Pour in the milk and add the vanilla essence, stir well. Place in fridge overnight to set.

I bought some budget friendly jam jars from Kmart for my puddings, they are the perfect size and leak proof.

lexieloublog
726 Calories, 51.8g fat, 758.5g potassium, 511.8g sodium, 59.5g fibre, 31.4g protein, 60.2g iron, 115.8g calcium

My Choc Chia Pudding is a super delish way to up your daily fibre intake, and is so tasty! It reminds me a little of a YoGo dessert.

You’ll need….

  • 1/4 cup of organic chia seeds
  • 1/4 tsp organic ceylon cinnamon
  • 1/2 tsp raw maca powder
  • 1 cup chocolate almond milk
  • 1 heaped teaspoon Coles Fibre Mix
  • Fresh seasonal fruit for serving (I chose banana!)

Stir all dry ingredients in a clean jar to combine. Add the almond milk, stir well and place in the fridge overnight to set. Serve with fresh fruit and enjoy!

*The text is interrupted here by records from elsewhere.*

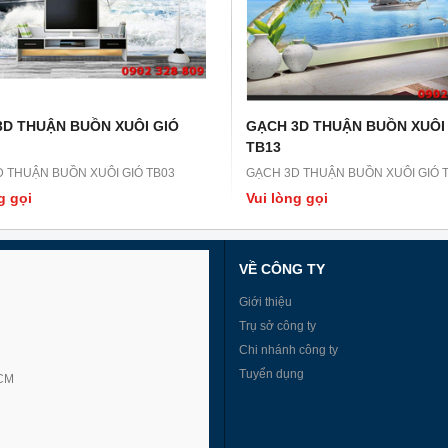
3D THUẬN BUỒN XUÔI GIÓ
GẠCH 3D THUẬN BUỒN XUÔI
TB13
 THUẬN BUỒN XUÔI GIÓ TB03
GẠCH 3D THUẬN BUỒN XUÔI GIÓ 
g gọi
Vui lòng gọi
VỀ CÔNG TY
Giới thiệu
Trụ sở công ty
Chi nhánh công ty
Tuyển dụng
HCM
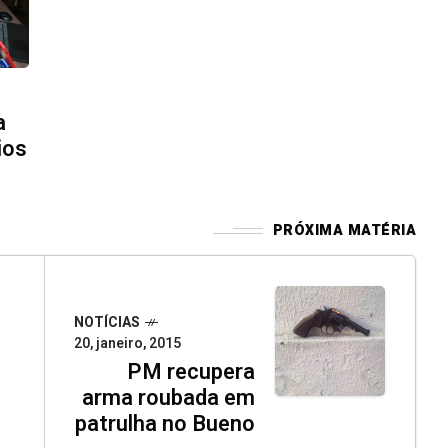
a
ios
PRÓXIMA MATÉRIA
NOTÍCIAS
20, janeiro, 2015
PM recupera
arma roubada em
patrulha no Bueno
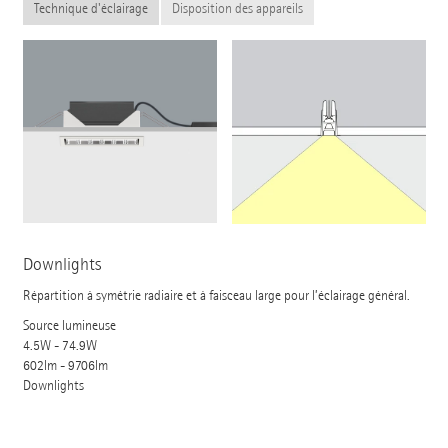
Technique d'éclairage
Disposition des appareils
Downlights
Répartition à symétrie radiaire et à faisceau large pour l’éclairage général.
Source lumineuse
4.5W - 74.9W
602lm - 9706lm
Downlights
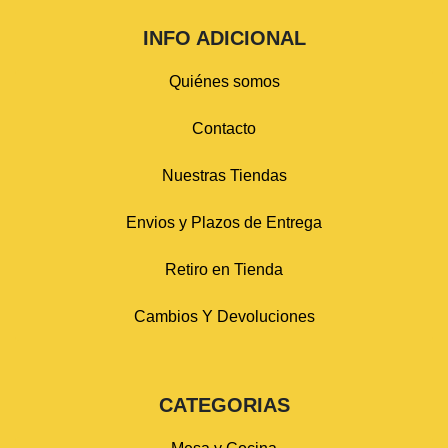
INFO ADICIONAL
Quiénes somos
Contacto
Nuestras Tiendas
Envios y Plazos de Entrega
Retiro en Tienda
Cambios Y Devoluciones
CATEGORIAS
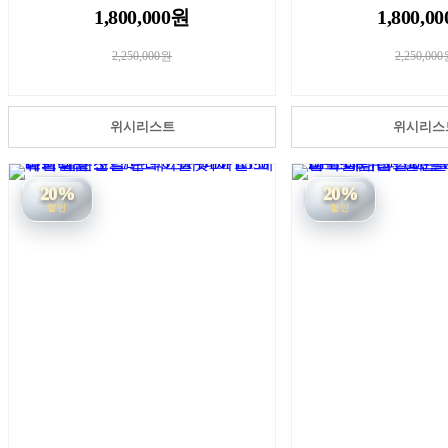
1,800,000원
1,800,0
2,250,000원
2,250,00
위시리스트
위시리스
20%
20%
할인
할인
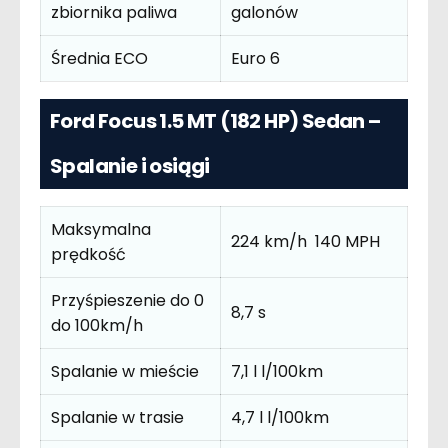
zbiornika paliwa
galonów
Średnia ECO
Euro 6
Ford Focus 1.5 MT (182 HP) Sedan –
Spalanie i osiągi
Maksymalna
224 km/h 140 MPH
prędkość
Przyśpieszenie do 0
8,7 s
do 100km/h
Spalanie w mieście
7,1 l l/100km
Spalanie w trasie
4,7 l l/100km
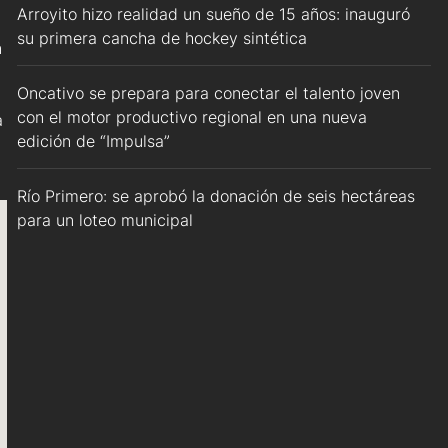
Arroyito hizo realidad un sueño de 15 años: inauguró
su primera cancha de hockey sintética
n
Oncativo se prepara para conectar el talento joven
con el motor productivo regional en una nueva
a
edición de “Impulsa”
Río Primero: se aprobó la donación de seis hectáreas
para un loteo municipal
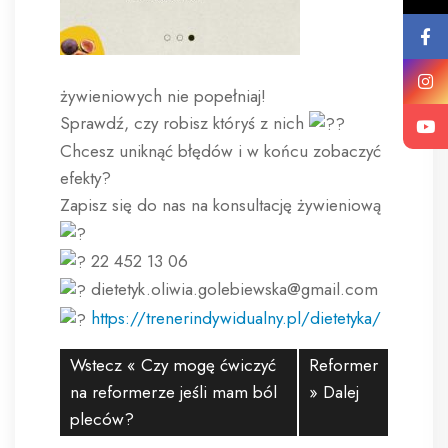
żywieniowych nie popełniaj!
Sprawdź, czy robisz któryś z nich
Chcesz uniknąć błędów i w końcu zobaczyć
efekty?
Zapisz się do nas na konsultację żywieniową
22 452 13 06
dietetyk.oliwia.golebiewska@gmail.com
https://trenerindywidualny.pl/dietetyka/
Wstecz «
Czy mogę ćwiczyć
Reformer
na reformerze jeśli mam ból
» Dalej
pleców?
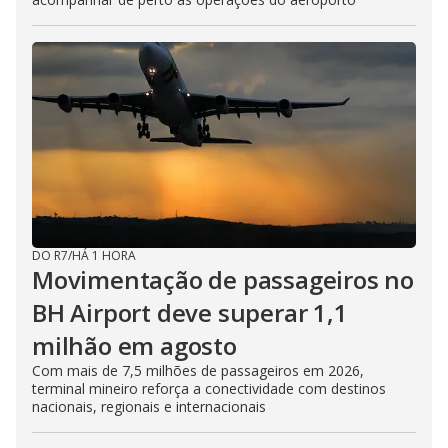
DO R7
/
HÁ 1 HORA
Movimentação de passageiros no
BH Airport deve superar 1,1
milhão em agosto
Com mais de 7,5 milhões de passageiros em 2026,
terminal mineiro reforça a conectividade com destinos
nacionais, regionais e internacionais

316 Calories, 14.4g fat, 169.9g potassium, 249.1g sodium, 20.4g fibre, 9.4g protein, 10.1g vitamin A, 36.1g vitamin C, 26.5g iron, 72.1g calcium
316 Calories, 14.4g fat, 169.9g potassium, 249.1g sodium, 20.4g fibre, 9.4g protein, 10.1g vitamin A, 36.1g vitamin C, 26.5g iron, 72.1g calcium

Yum yum! Let me know what you think! What are your fave chia pudding flavours?